ASU 2016-02 - Leases. This Update sets forth a new lease accounting model for lessors and lessees. For lessees, virtually all leases will be required to be recognized on the balance sheet by recording a right-of-use asset and lease liability. Subsequent accounting for leases varies depending on whether the lease is an operating lease or a finance lease. The accounting applied by a lessor is largely unchanged from that applied under the existing guidance. The ASU requires additional qualitative and quantitative disclosures with the objective of enabling users of financial statements to assess the amount, timing, and uncertainty of cash flows arising from leases. The Update is effective for the fiscal period beginning after December 15, 2018, with early application permitted. Management is currently assessing the impact of the new guidance on Huntington's Unaudited Consolidated Financial Statements. Huntington expects to recognize a right-of-use asset and a lease liability for its operating lease commitments.
ASU 2016-05 - Effect of Derivative Contract Novations on Existing Hedge Accounting Relationships. This Update provides accounting clarification for changes in the counterparty to a derivative instrument that has been designated as a qualified hedging instrument. Specifically, a change in the derivative counterparty does not, in and of itself, require de-designation of that hedging relationship provided that all other hedge accounting criteria continue to be met. The Update was adopted in the current reporting period and did not have a significant impact on Huntington's Unaudited Consolidated Financial Statements.
ASU 2016-06 - Contingent Put and Call Options in Debt Instruments. This Update clarifies the requirements for assessing whether contingent call (put) options that can accelerate the payment of principal on debt instruments are clearly and closely related to their debt instruments. An entity performing the assessment set forth in this Update will be required to assess embedded call (put) options solely in accordance with the four-step decision sequence. The Update was adopted in the current reporting period and did not have a significant impact on Huntington's Unaudited Consolidated Financial Statements.

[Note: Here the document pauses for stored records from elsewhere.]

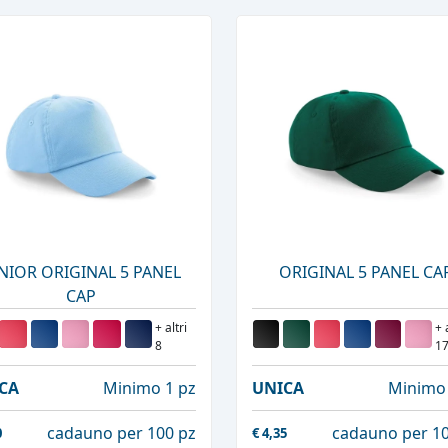
NIOR ORIGINAL 5 PANEL
ORIGINAL 5 PANEL CA
CAP
+ altri
+ 
8
1
CA
Minimo 1 pz
UNICA
Minimo 
cadauno per 100 pz
cadauno per 10
0
€
4,35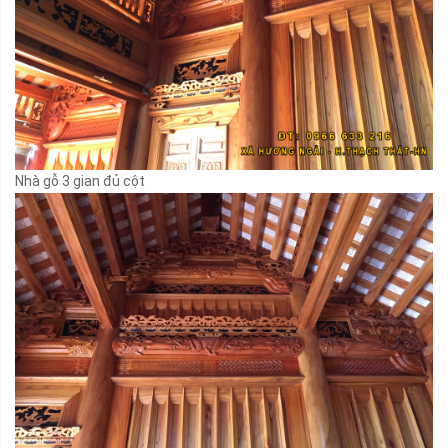
Nhà gỗ 3 gian đủ cột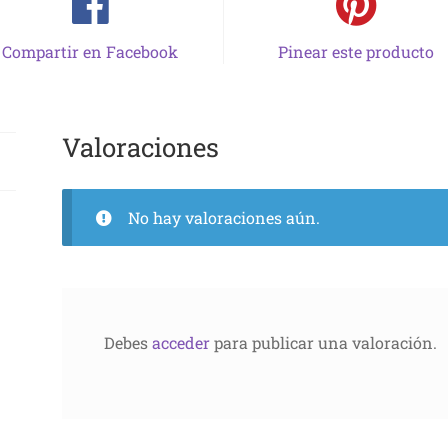
Compartir en Facebook
Pinear este producto
Valoraciones
No hay valoraciones aún.
Debes
acceder
para publicar una valoración.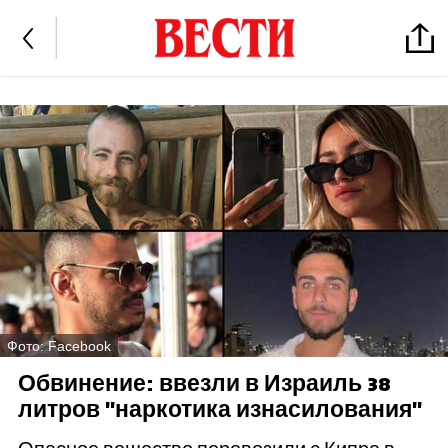
Фото: Facebook
Обвинение: ввезли в Израиль 38
литров "наркотика изнасилования"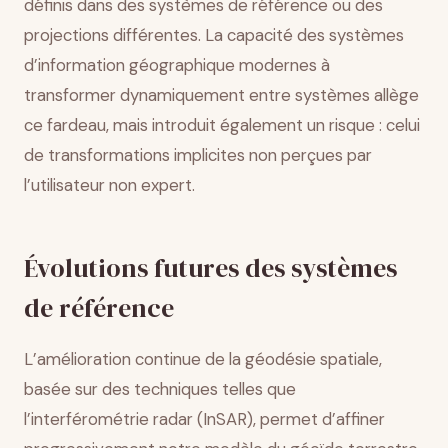
définis dans des systèmes de référence ou des
projections différentes. La capacité des systèmes
d’information géographique modernes à
transformer dynamiquement entre systèmes allège
ce fardeau, mais introduit également un risque : celui
de transformations implicites non perçues par
l’utilisateur non expert.
Évolutions futures des systèmes
de référence
L’amélioration continue de la géodésie spatiale,
basée sur des techniques telles que
l’interférométrie radar (InSAR), permet d’affiner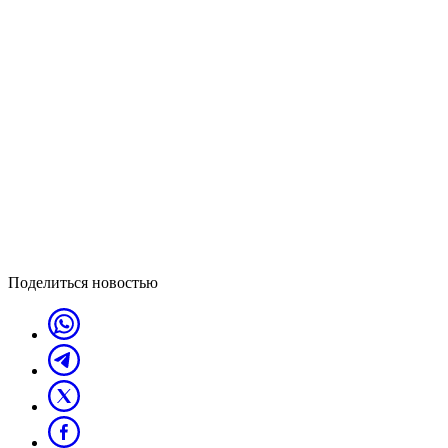
Поделиться новостью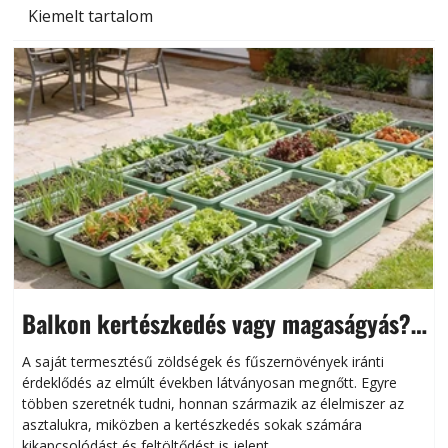
Kiemelt tartalom
Balkon kertészkedés vagy magaságyás?
Helytakarékos kertészkedés
A saját termesztésű zöldségek és fűszernövények iránti
érdeklődés az elmúlt években látványosan megnőtt. Egyre
többen szeretnék tudni, honnan származik az élelmiszer az
l
asztalukra, miközben a kertészkedés sokak számára
kikapcsolódást és feltöltődést is jelent.
é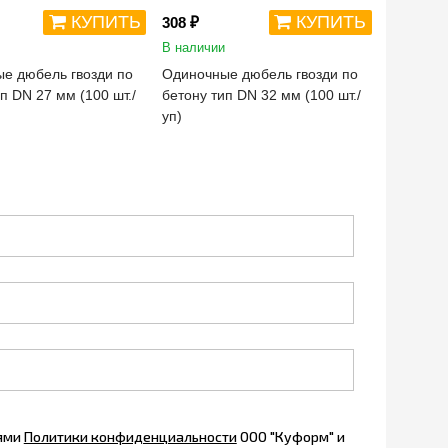
КУПИТЬ
КУПИТЬ
308 ₽
330 ₽
В наличии
В наличи
е дюбель гвозди по
Одиночные дюбель гвозди по
Одиночн
п DN 27 мм (100 шт./
бетону тип DN 32 мм (100 шт./
бетону т
уп)
уп)
иями
Политики конфиденциальности
ООО "Куформ" и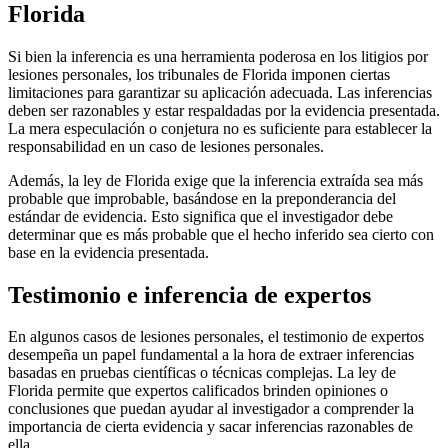
Florida
Si bien la inferencia es una herramienta poderosa en los litigios por
lesiones personales, los tribunales de Florida imponen ciertas
limitaciones para garantizar su aplicación adecuada. Las inferencias
deben ser razonables y estar respaldadas por la evidencia presentada.
La mera especulación o conjetura no es suficiente para establecer la
responsabilidad en un caso de lesiones personales.
Además, la ley de Florida exige que la inferencia extraída sea más
probable que improbable, basándose en la preponderancia del
estándar de evidencia. Esto significa que el investigador debe
determinar que es más probable que el hecho inferido sea cierto con
base en la evidencia presentada.
Testimonio e inferencia de expertos
En algunos casos de lesiones personales, el testimonio de expertos
desempeña un papel fundamental a la hora de extraer inferencias
basadas en pruebas científicas o técnicas complejas. La ley de
Florida permite que expertos calificados brinden opiniones o
conclusiones que puedan ayudar al investigador a comprender la
importancia de cierta evidencia y sacar inferencias razonables de
ella.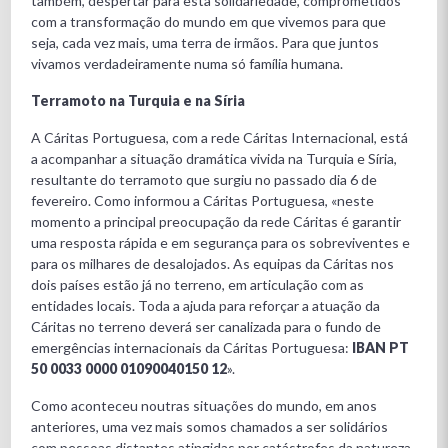
também, despertar para esta solidariedade, comprometidos
com a transformação do mundo em que vivemos para que
seja, cada vez mais, uma terra de irmãos. Para que juntos
vivamos verdadeiramente numa só família humana.
Terramoto na Turquia e na Síria
A Cáritas Portuguesa, com a rede Cáritas Internacional, está
a acompanhar a situação dramática vivida na Turquia e Síria,
resultante do terramoto que surgiu no passado dia 6 de
fevereiro. Como informou a Cáritas Portuguesa, «neste
momento a principal preocupação da rede Cáritas é garantir
uma resposta rápida e em segurança para os sobreviventes e
para os milhares de desalojados. As equipas da Cáritas nos
dois países estão já no terreno, em articulação com as
entidades locais. Toda a ajuda para reforçar a atuação da
Cáritas no terreno deverá ser canalizada para o fundo de
emergências internacionais da Cáritas Portuguesa:
IBAN PT
50 0033 0000 01090040150 12
».
Como aconteceu noutras situações do mundo, em anos
anteriores, uma vez mais somos chamados a ser solidários
com pessoas distantes atingidas por catástrofes da natureza.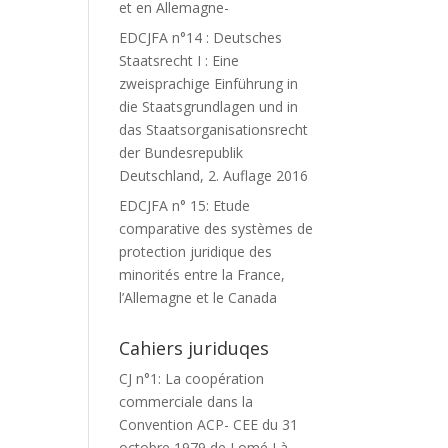
et en Allemagne-
EDCJFA n°14 : Deutsches
Staatsrecht I : Eine
zweisprachige Einführung in
die Staatsgrundlagen und in
das Staatsorganisationsrecht
der Bundesrepublik
Deutschland, 2. Auflage 2016
EDCJFA n° 15: Etude
comparative des systèmes de
protection juridique des
minorités entre la France,
l’Allemagne et le Canada
Cahiers juriduqes
CJ n°1: La coopération
commerciale dans la
Convention ACP- CEE du 31
octobre 1979 de Lomé I à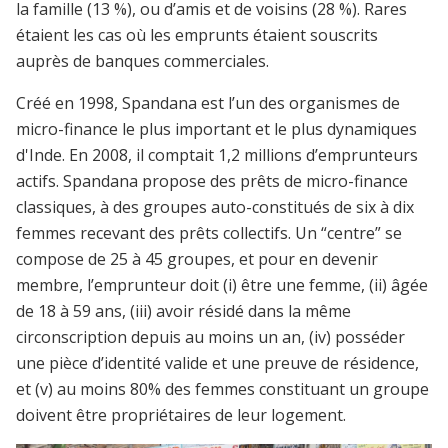
la famille (13 %), ou d’amis et de voisins (28 %). Rares
étaient les cas où les emprunts étaient souscrits
auprès de banques commerciales.
Créé en 1998, Spandana est l’un des organismes de
micro-finance le plus important et le plus dynamiques
d'Inde. En 2008, il comptait 1,2 millions d’emprunteurs
actifs. Spandana propose des prêts de micro-finance
classiques, à des groupes auto-constitués de six à dix
femmes recevant des prêts collectifs. Un “centre” se
compose de 25 à 45 groupes, et pour en devenir
membre, l’emprunteur doit (i) être une femme, (ii) âgée
de 18 à 59 ans, (iii) avoir résidé dans la même
circonscription depuis au moins un an, (iv) posséder
une pièce d’identité valide et une preuve de résidence,
et (v) au moins 80% des femmes constituant un groupe
doivent être propriétaires de leur logement.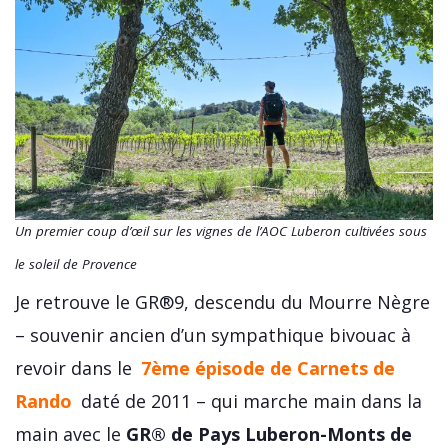
Un premier coup d’œil sur les vignes de l’AOC Luberon cultivées sous
le soleil de Provence
Je retrouve le GR®9, descendu du Mourre Nègre
– souvenir ancien d’un sympathique bivouac à
revoir dans le
7ème épisode de Carnets de
Rando
daté de 2011 – qui marche main dans la
main avec le
GR® de Pays Luberon-Monts de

ASU 2016-07 - Simplifying the Transition to the Equity Method of Accounting. This Update eliminates the requirement for the retrospective use of the equity method of accounting as a result of an increase in the level of ownership interest or degree of influence of an investor. The amendments require that the equity method investor add the cost of acquiring the additional interest in the investee to the current basis of the investor’s previously held interest and adopt the equity method of accounting as of the date the investment becomes qualified for the equity method accounting. The Update was adopted in the current reporting period and did not have a significant impact on Huntington's Unaudited Consolidated Financial Statements.
ASU 2016-13 - Financial Instruments - Credit Losses. The amendments in this Update eliminate the probable recognition threshold for credit losses on financial assets measured at amortized cost. The Update requires those financial assets to be presented at the net amount expected to be collected (i.e., net of expected credit losses). The measurement of expected credit losses should be based on relevant information about past events, including historical experience, current conditions, and reasonable and supportable forecasts that affect the collectibility of the reported amount. The Update is effective for fiscal years beginning after December 15, 2019, including interim periods within those fiscal years. Early adoption is permitted for fiscal years beginning after December 15, 2018. The amendments should be applied through a cumulative-effect adjustment to retained earnings as of the beginning of the first reporting period in which the guidance is effective. Management currently intends to adopt the guidance on January 1, 2020 and is assessing the impact of this Update on Huntington's Unaudited Consolidated Financial Statements. Management has formed a working group comprised of teams from different disciplines including credit and finance. The working group is currently evaluating the requirements of the new standard and the impact it will have on our processes. The early stages of this evaluation include a review of existing credit models to identify areas where existing credit models used to comply with other regulatory requirements may be leveraged and areas where new impairment models may be required.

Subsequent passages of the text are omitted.